**Listed entries**.
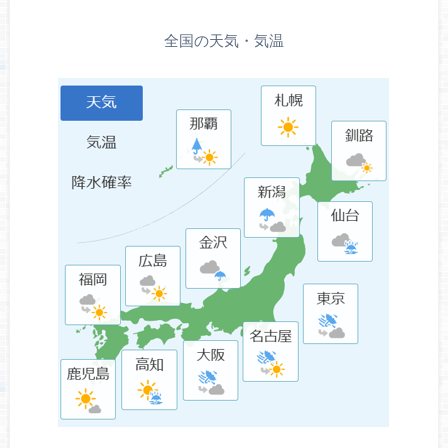
全国の天気・気温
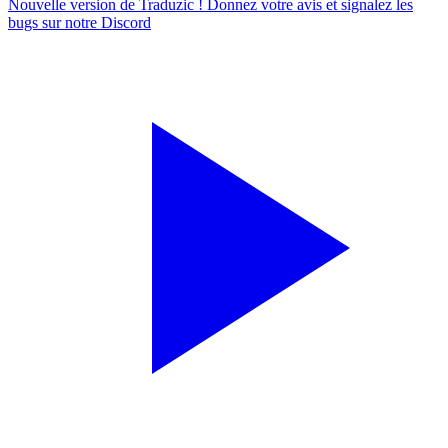
Nouvelle version de Traduzic ! Donnez votre avis et signalez les
bugs sur notre
Discord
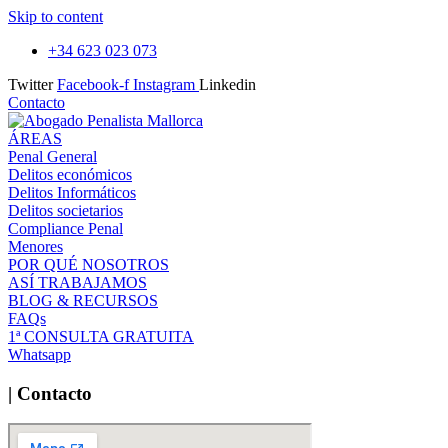
Skip to content
+34 623 023 073
Twitter
Facebook-f
Instagram
Linkedin
Contacto
ÁREAS
Penal General
Delitos económicos
Delitos Informáticos
Delitos societarios
Compliance Penal
Menores
POR QUÉ NOSOTROS
ASÍ TRABAJAMOS
BLOG & RECURSOS
FAQs
1ª CONSULTA GRATUITA
Whatsapp
| Contacto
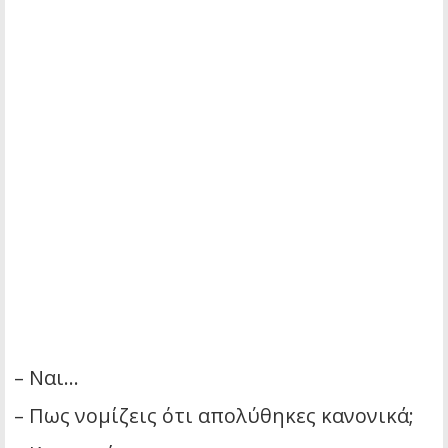
– Ναι…
– Πως νομίζεις ότι απολύθηκες κανονικά;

**What needs to be done**. Return the data exactly as it stands, minus the pictures.

**Answer area**.
全国の天気・気温
Nouvelle version de Traduzic ! Donnez votre avis et signalez les
bugs sur notre
Discord
Skip to content
+34 623 023 073
Twitter
Facebook-f
Instagram
Linkedin
Contacto
ÁREAS
Penal General
Delitos económicos
Delitos Informáticos
Delitos societarios
Compliance Penal
Menores
POR QUÉ NOSOTROS
ASÍ TRABAJAMOS
BLOG & RECURSOS
FAQs
1ª CONSULTA GRATUITA
Whatsapp
| Contacto
– Ναι…
– Πως νομίζεις ότι απολύθηκες κανονικά;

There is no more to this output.